While The Hunger Games begins in Appalachia, three more recent dystopias, Marie Lu's Legend, Veronica Roth's Divergent, and Moira Young's Blood Red Road (all the first of trilogies, optioned by the likes of Ridley Scott and the producers of Twilight), rise up out of, respectively, Los Angeles, Chicago, and the American flatlands that have been reduced to a second Dust Bowl. In each case, the teenage-girl narrator has grown up sheltered in a zone of relative comfort. Her troubles multiply as society's flaws are revealed to her and she must fight for survival and the safety of her family.
In Divergent, civil war has divided people into a ruling class (itself carved into five subgroups) and the dreaded sphere of "the factionless," who suffer out of sight performing menial labors. In Legend, natural disasters have split the former U.S. in two-the Republic versus the Colonies-along a line running from the Dakotas to West Texas; masses in the Republic suffer poverty and plague, while an inoculated elite train for the military and government. In Blood Red Road, what led to the anarchic state of affairs isn't well understood: "Could of bin plague or hunger or thirst or wars," says the illiterate narrator. "Or maybe all of 'em at once. The Wreckers did it all."

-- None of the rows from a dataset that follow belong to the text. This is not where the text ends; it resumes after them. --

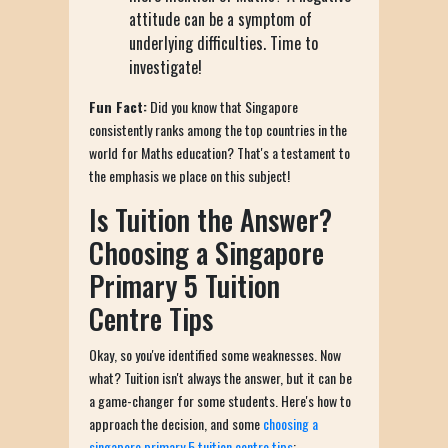
attitude can be a symptom of
underlying difficulties. Time to
investigate!
Fun Fact:
Did you know that Singapore
consistently ranks among the top countries in the
world for Maths education? That's a testament to
the emphasis we place on this subject!
Is Tuition the Answer?
Choosing a Singapore
Primary 5 Tuition
Centre Tips
Okay, so you've identified some weaknesses. Now
what? Tuition isn't always the answer, but it can be
a game-changer for some students. Here's how to
approach the decision, and some
choosing a
singapore primary 5 tuition centre tips
:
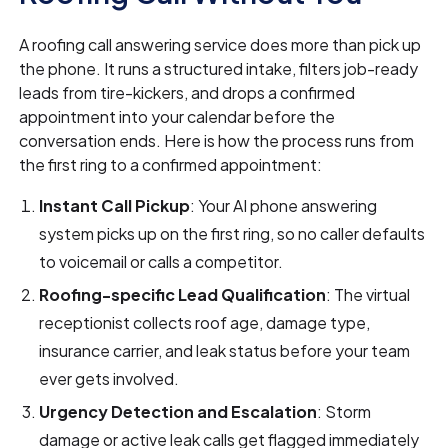
A roofing call answering service does more than pick up
the phone. It runs a structured intake, filters job-ready
leads from tire-kickers, and drops a confirmed
appointment into your calendar before the
conversation ends. Here is how the process runs from
the first ring to a confirmed appointment:
Instant Call Pickup
: Your AI phone answering
system picks up on the first ring, so no caller defaults
to voicemail or calls a competitor.
Roofing-specific Lead Qualification
: The virtual
receptionist collects roof age, damage type,
insurance carrier, and leak status before your team
ever gets involved.
Urgency Detection and Escalation
: Storm
damage or active leak calls get flagged immediately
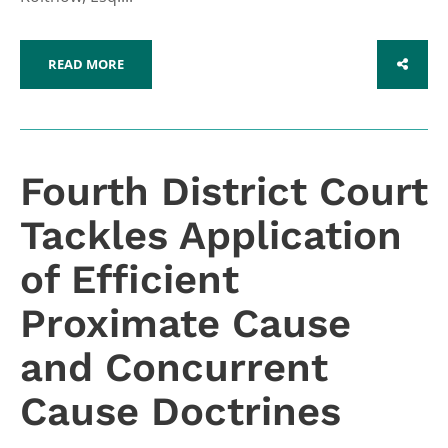
READ MORE
SHARE
Fourth District Court
Tackles Application
of Efficient
Proximate Cause
and Concurrent
Cause Doctrines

At the start of The Hunger Games trilogy, Katniss has no thoughts of future happiness or bringing children into this cruel world. But seeing her sense of injustice mirrored in Peeta, District 12's boy tribute, strengthens her. While Capitol residents enjoy luxuries like a shower with a hundred options and delicacies such as goose liver on demand, the miserable majority has nothing. Why, Katniss wants to know, does society so oppress its starving citizens? Peeta is similarly incensed. He's also devoted to her-and broad-shouldered and handsome-but all that is less important to Katniss than his principled actions.
Perhaps not coincidentally, an ideal young man shows up in other recent dystopias, so dependably that he may well need a defining term-Awesome Boyfriend, a kind of foil to Big Brother. He is strong, emotionally available, capable of altruism, and, yes, striking in appearance (Divergent's fellow has eyes that are "dark blue, a dreaming, sleeping, waiting color"), and he treats the heroine of the story as his equal from the start. (The boys' curious names-such as Divergent's Four and Legend's Day, a co-narrator-hardly matter.)
In this new formula, the blessings of Awesome Boyfriend must be balanced out, it's true, with hand-to-hand combat, blinding pain, extensive bruising, and close calls with death.
The heroine may begin by fighting for her life, but she eventually gets caught up alongside her thoughtful and defiant love interest in the plights of other groups of people, like enslaved workers or victims of government-sponsored mind control.
By the end of Divergent, Legend, and Blood Red Road, the three couples have become rebels against a despoiled state, sprung from locked-in systems into unfamiliar territory. The relationships will be stressed and tested in future books-as Katniss and Peeta's was in battling not one but two regimes in the Hunger Games trilogy. But the young women and men will apparently go forward together, partners in crime and world salvation. In this recession-battered age, these four authors (including two in their mid-20s) present the wild possibility of love and social change amid the ruins. If there's hope in dystopias, what's impossible in our world?